亞曆克那邊好像有不少人,他傳過來的聲音時而清晰,時而模糊。
“雖然你又要說我連累了你,但是墨三爺,從十年前我們相識的那一刻起,那些人就已經把你列爲我的陣營中的一員了。”
不管墨景辰跟亞曆克怎麽撇清,都是沒有用的。
“而且這一次與會規則有些變動,參會者,得帶女伴。”
墨景辰這一下,是真的怒了。
“亞曆克,你不要告訴我,你還想打安安的主意。”
“這話說來話長,電話怕被監聽,你們過來了詳談。”
亞曆克不等墨景辰說話,直接挂掉了電話。
沐安安看着墨景辰的臉色由紅轉黑,心頭不由得一顫:“這次的招商者大會,我也得去?”
墨景辰心頭的餘怒未消,說話的聲音也有些硬:“亞曆克會這麽說,說明這次的會議,有人要對付他,順便也要對會對付我們。”
“我不去,不行?”
墨景辰緩緩搖頭。
正因爲他知道會這樣,所以才惱怒得很。
偏偏亞曆克說話隻說一半,要想知道這裏頭的彎彎繞,墨景辰隻有帶着沐安安過去跟他見面時才會知道。
“安安,你會害怕嗎?”
墨景辰近一兩年來,離開墨家後,這行事就開始變得低調。
也許正是因爲如此,才會讓外面有些人覺得,墨景辰這個昔日的商海霸主,已經沒落了。
既然墨景辰沒用了,有些人的膽子就大了。
居然把算計的爪子,開始向着他身上伸過來。
亞曆克知道墨景辰絕頂聰明,他現在處境尴尬,有些話根本無法在電話裏明說。
但是他相信,墨景辰能聽得懂。
沐安安一笑:“不就是有人搞了些不入流的手段麽?反正我現在也閑得慌,中部那個地方啊……”
沐安安的眼裏閃過一抹懷念,然後微微搖頭:“我也有好些年沒去過了,正好來個舊地重遊。”
墨景辰目光溫和地看着她:“你想去玩玩,我就陪着你。”
“不過,這次很明顯,那裏有人在挖坑,我怕你過去了,會有麻煩,而我,不想讓你再受到傷害了。”

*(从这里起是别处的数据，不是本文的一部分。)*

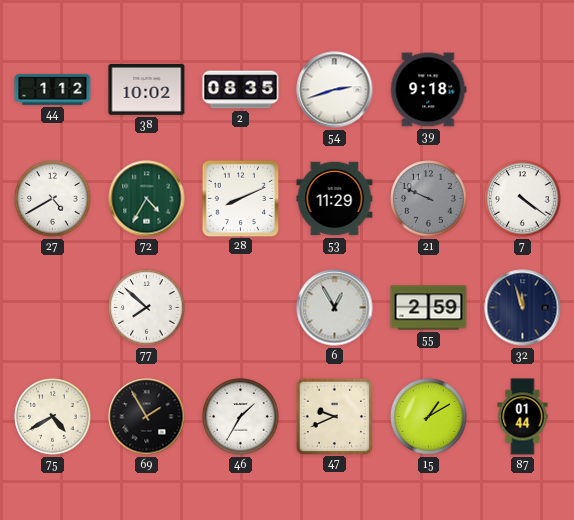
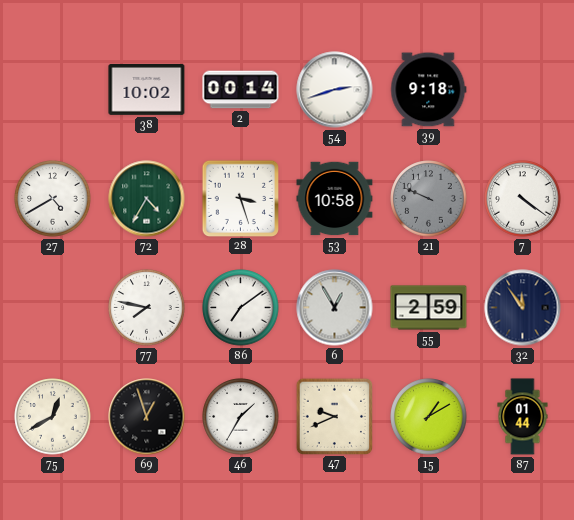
44: 1:12 -> none
2: 08:35 -> 00:14
28: 8:11 -> 3:27
53: 11:29 -> 10:58
77: 7:52 -> 7:47
86: none -> 7:09
32: 11:57 -> 11:54
75: 4:40 -> 12:40
69: 1:55 -> 12:57
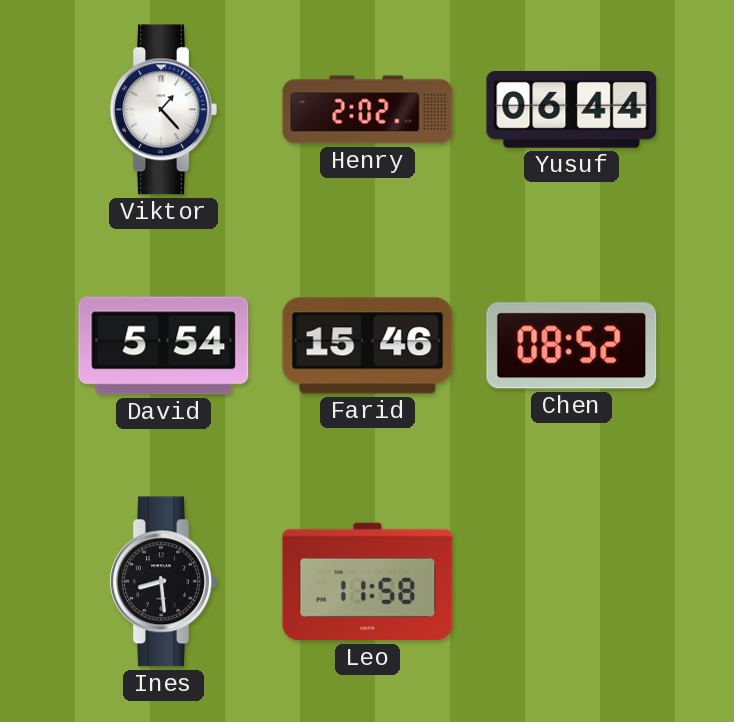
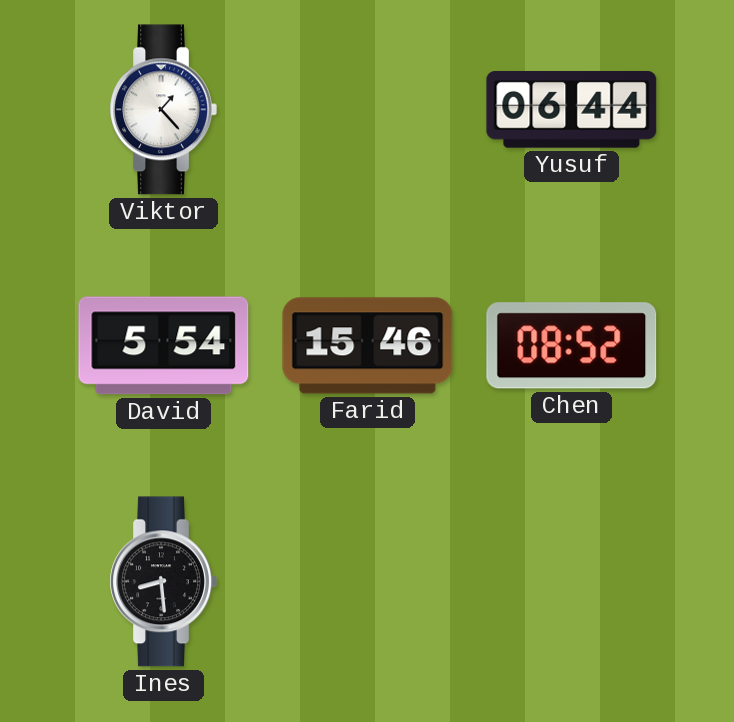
Henry: 2:02 -> none
Leo: 11:58 -> none
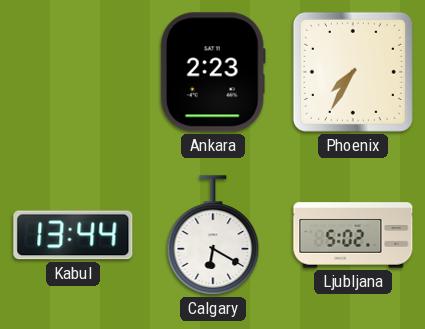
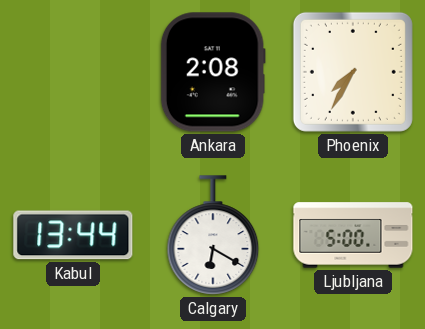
Ankara: 2:23 -> 2:08
Ljubljana: 5:02 -> 5:00
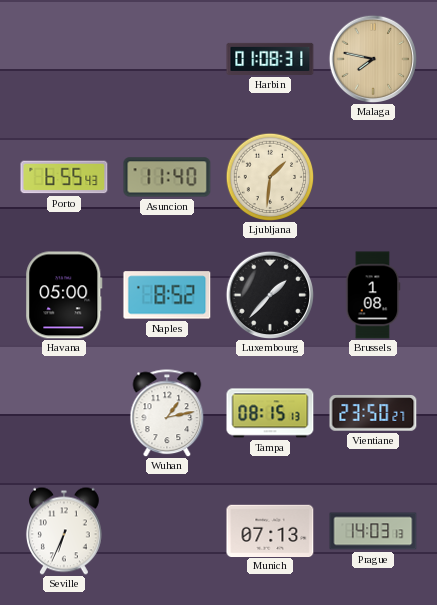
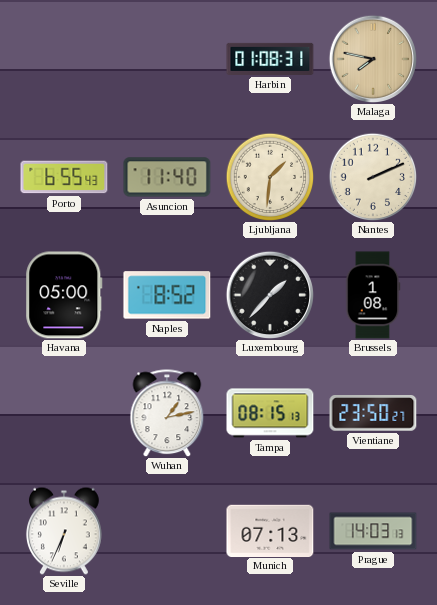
Nantes: none -> 2:11
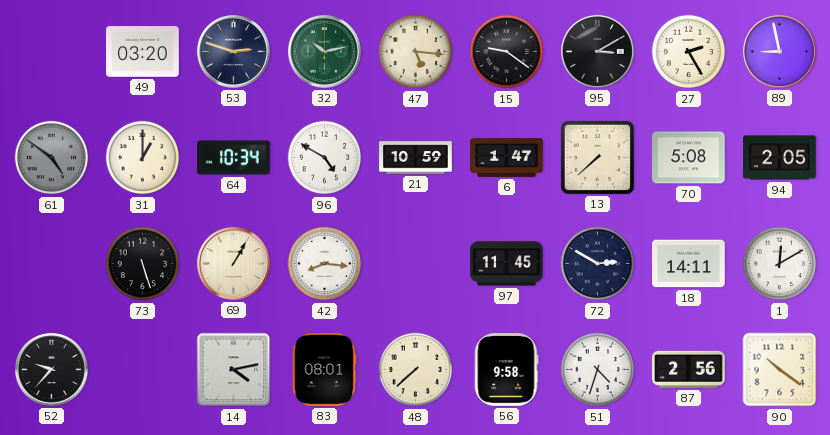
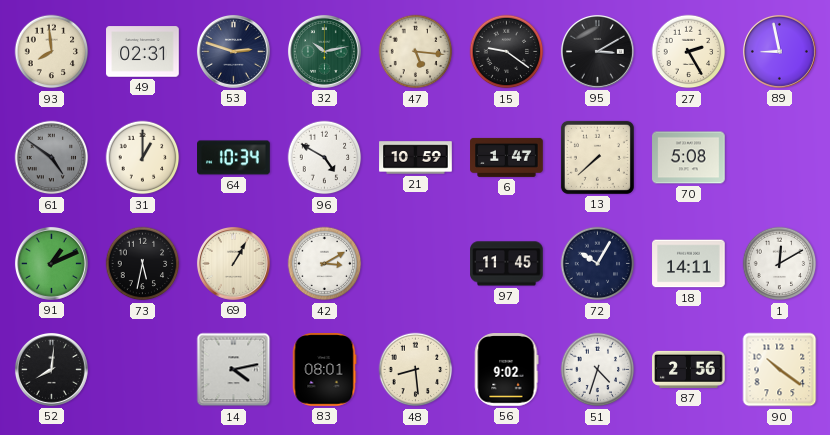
93: none -> 7:59
49: 03:20 -> 02:31
94: 2:05 -> none
91: none -> 1:11
73: 5:27 -> 5:32
42: 8:16 -> 3:10
72: 2:50 -> 10:05
52: 9:37 -> 8:01
48: 7:38 -> 8:29
56: 9:58 -> 9:02
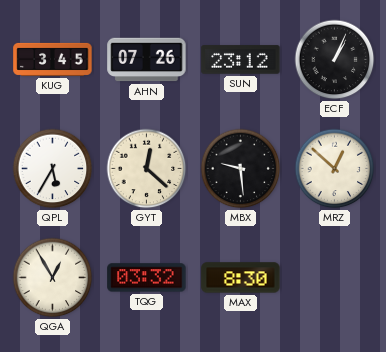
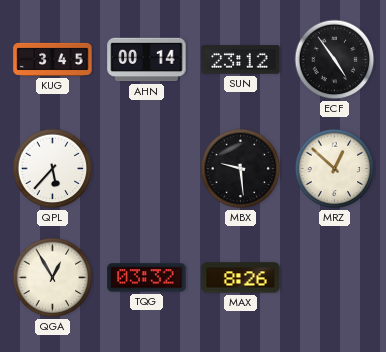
AHN: 07:26 -> 00:14
ECF: 1:04 -> 4:54
QPL: 5:35 -> 5:37
GYT: 12:22 -> none
MAX: 8:30 -> 8:26
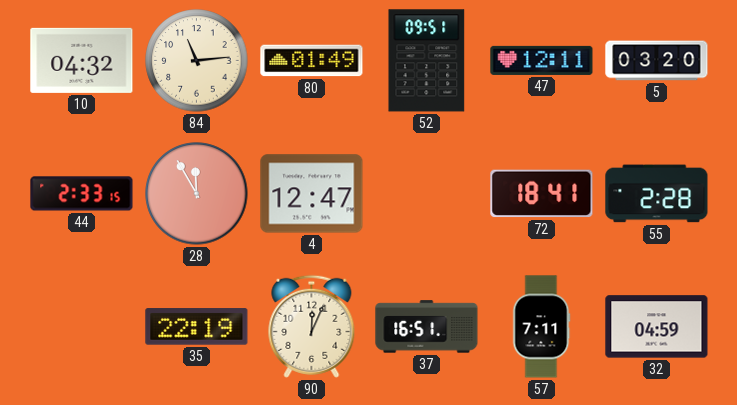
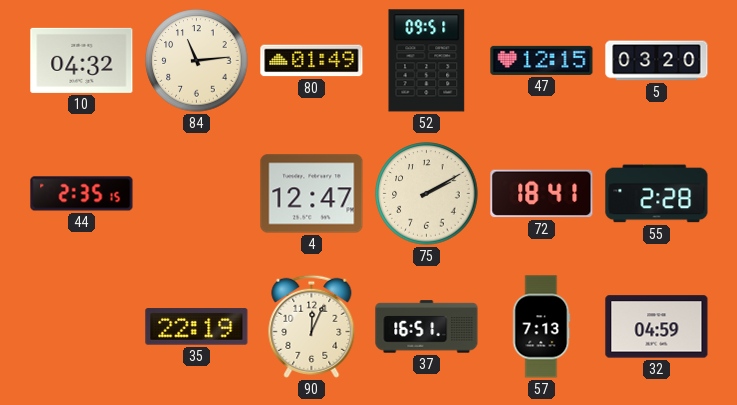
47: 12:11 -> 12:15
44: 2:33 -> 2:35
28: 11:55 -> none
75: none -> 2:10
57: 7:11 -> 7:13
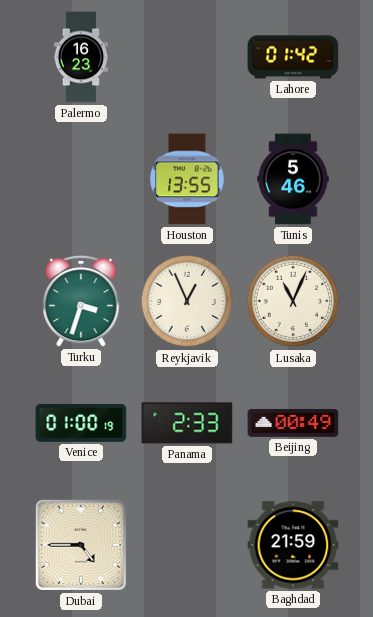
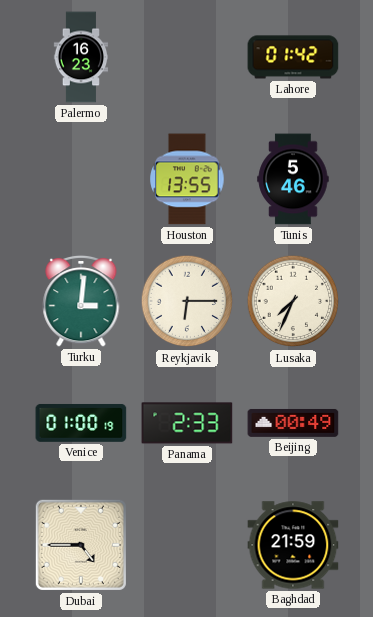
Turku: 3:33 -> 3:01
Reykjavik: 12:56 -> 6:15
Lusaka: 11:04 -> 7:34
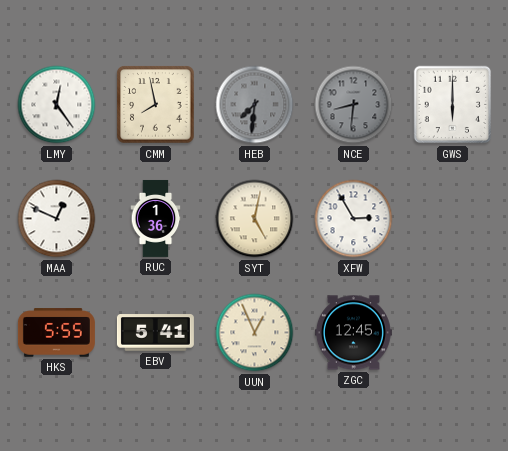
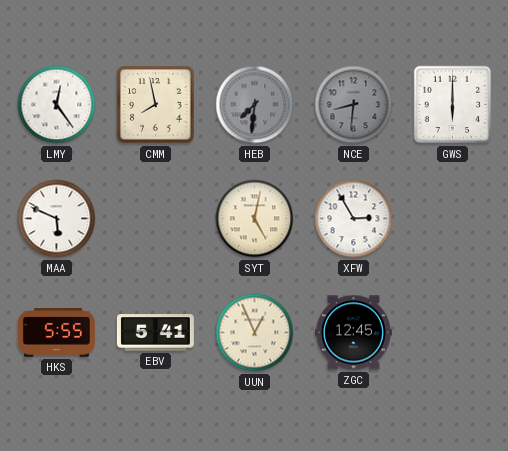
MAA: 12:49 -> 5:49
RUC: 1:36 -> none
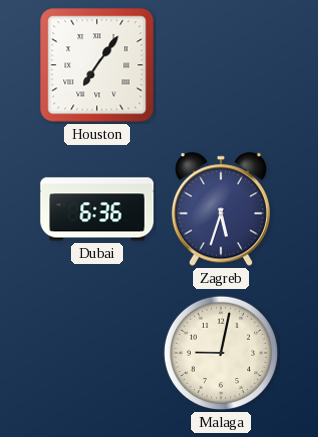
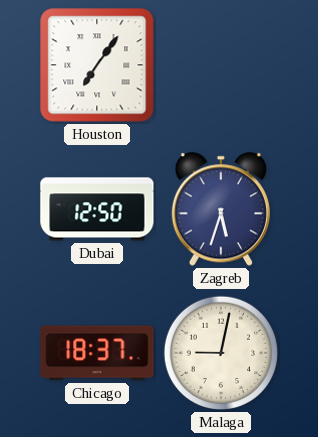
Dubai: 6:36 -> 12:50
Chicago: none -> 18:37
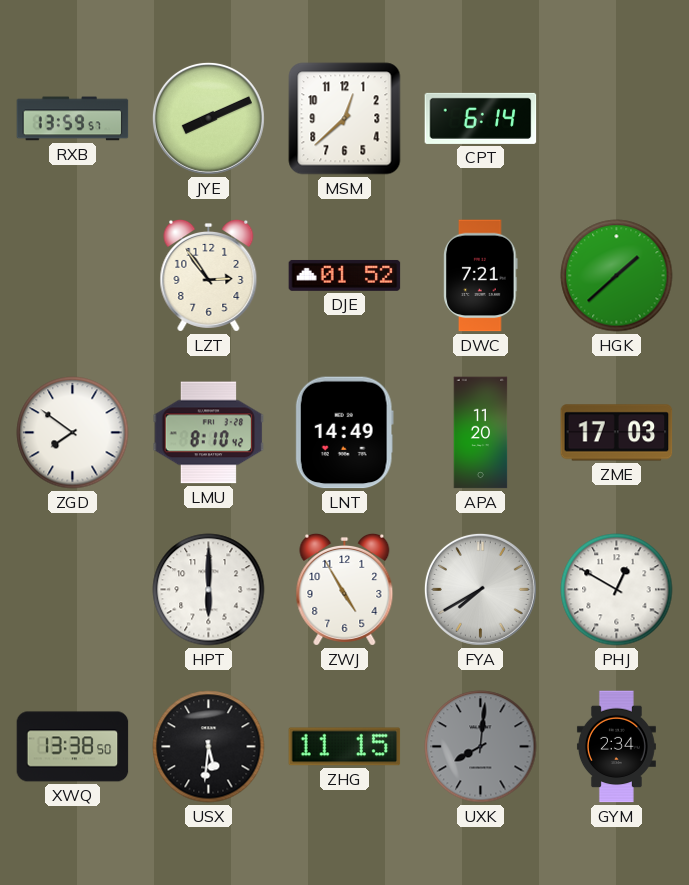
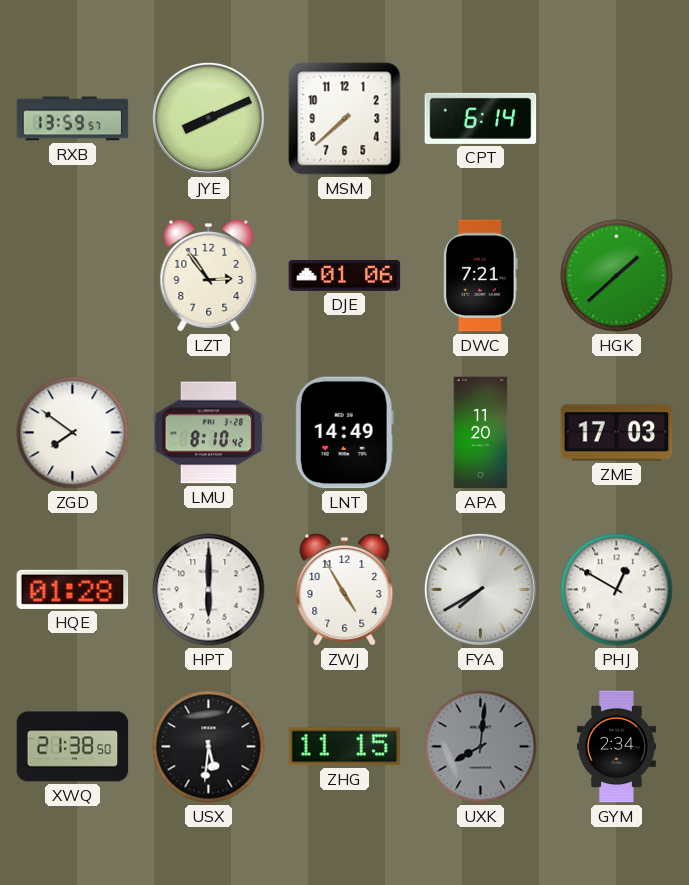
MSM: 12:38 -> 7:38
DJE: 01:52 -> 01:06
HQE: none -> 01:28
XWQ: 13:38 -> 21:38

墨景辰說這話的時候,聲音有些低沉:“因爲,我傷不起了,孩子們也傷不起。”
沐安安沖着他笑了一下:“不要擔心,該來的,躲不掉。”
“如果說他們已經有所準備,就算是我留在家裏,恐怕也是躲不過的。”
墨景辰微微一歎:“安安,本來想讓你過幾天輕松日子,誰知道這事情……”
“沒事,就當是出去玩了。”
沐安安說完,輕輕地晃了晃腦袋:“哎呀,有些累了。”
墨景辰将雙手按在沐安安的額頭上,用上了巧勁,按壓了起來。
被墨景辰這麽一按,沐安安感覺到自已的腦袋果然輕松了許多。
“累了吧?我們回去了。”
沐安安擡頭看了墨景辰一眼:“回去?你不處理公務了嗎?”
剛才曾茜那麽急急忙忙過來,雖說有些私心在裏面,但是也不能不說,墨景辰的确積壓了一些工作。
畢竟他離開公司那麽多天了。
“沒事,在家也能處理公事,如果你不放心,要麽就先到裏面的套房休息一下?”
沐安安知道,墨景辰是因爲擔心她,所以才要陪着她回去的。
但是,沐安安卻不想讓墨景辰真的把公司的事情全都抛開了來遷就她。
“好,我就在裏面休息,你忙好了咱們再一起回家。”
墨景辰雙手撐着辦公桌的邊沿,上身傾斜,湊到沐安安的跟前,在她的嘴唇上輕啄了一下,很是眷戀地停了數秒後,這才戀戀不舍地退開。
“安安,真想陪着你什麽都不幹。”
“你可是工作狂人墨三爺,怎麽可以偷懶呢?快忙吧,我去休息一會兒。”
沐安安笑着對着墨景辰推了一把,看他又重新坐回了椅子上,低頭專注于那些文件上面,這才轉身走進了裏面的小套間。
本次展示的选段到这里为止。